The Museum Anteros has for 15 years boasted a practice of clay modelling by visually impaired students of all ages to reinforce and complement the tactile exploration that takes place in the collection of translations in bas-relief of masterpieces of painting. The inclusive aesthetic education given in the Museum Anteros involves the reconstruction of plastic forms, before they are explored by touch by the blind and visually impaired students from kindergarten, and elementary and secondary schools. The service offered by the museum to schools is carried out in close collaboration with regular and support teachers for the development of perceptual abilities of tactile and visual-tactile nature to strengthen the haptic capacity as well as the multi-sensory skills and the sensitivity of children and teens.
Through the knowledge of simple and complex shapes, of regular and irregular geometries, of material of different weight and texture, static and dynamic, the perception of sensory-motor information and bimanuality are encouraged in order to enhance cognitive and imaginative functions essential to access symbolic thought. The exercise of modelling for the development of manual and creative skills is done through creative play, while learning specific concepts of space and body image provides a way of comparing models for representing reality which are useful to encourage the child to recognize familiar elements, the appropriation of the concept of graphic and plastic representation and the ability to understand images read through touch. The narrative function during the free modelling of clay should not be underestimated, neither should the dialogue that always supports and guides such experience.
To facilitate the development and strengthening of the cognitive and expressive skills of elementary school students who are blind and visually impaired, it is important to encourage them in their experience through proprioceptive and kinesthetic actions aimed at strengthening the processes of visualization, materialization, and restitution of mental images. In parallel to these focused activities, there are visits of school groups of sighted children who can explore through touch the museum's collection to then become familiar with the modelling of clay, creating free objects with their eyes closed. On these occasions, the visit to the tactile museum takes on integrative functions if within the group there is a student with visual impairment. Clay modelling is also an added value particularly for teens, youth and adults.

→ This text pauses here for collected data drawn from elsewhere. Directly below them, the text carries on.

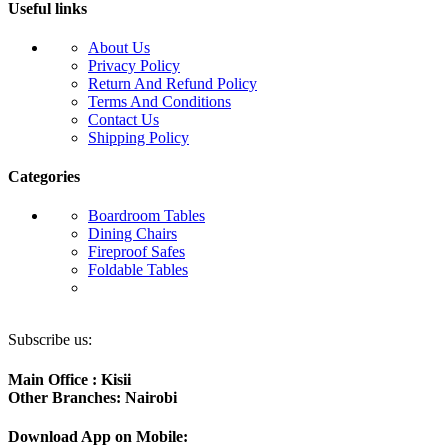
Useful links
About Us
Privacy Policy
Return And Refund Policy
Terms And Conditions
Contact Us
Shipping Policy
Categories
Boardroom Tables
Dining Chairs
Fireproof Safes
Foldable Tables
Subscribe us:
Main Office : Kisii
Other Branches: Nairobi
Download App on Mobile:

The forms and resonances of this practice are plenty, if only we think of the importance of working with the works of the great masters making them our own by studying and copying, as key educational and cognitive functions in the experience of art. It must be understood as the appropriation of a reference model to be internalized and recreated.
To learn the qualities of form, to assimilate content and recognize style, we need to study with professional sculptors able to transmit to visually impaired students the traditional techniques of sculpture modelling, and with experts in image education for persons living with vision loss. By going through an educational process, we in fact reach operational autonomy. This lab practice, however disciplined, facilitates socialization and constructive dialogue through knowledge and the sharing of vision systems, and in parallel it teaches, introspectively, how to win small and great resistance to change.
In the pleasure of artistic creation, we then discover that the life of forms, through constants and variables, lies in our intellectual and emotional resilience, and that it is of essence and nature.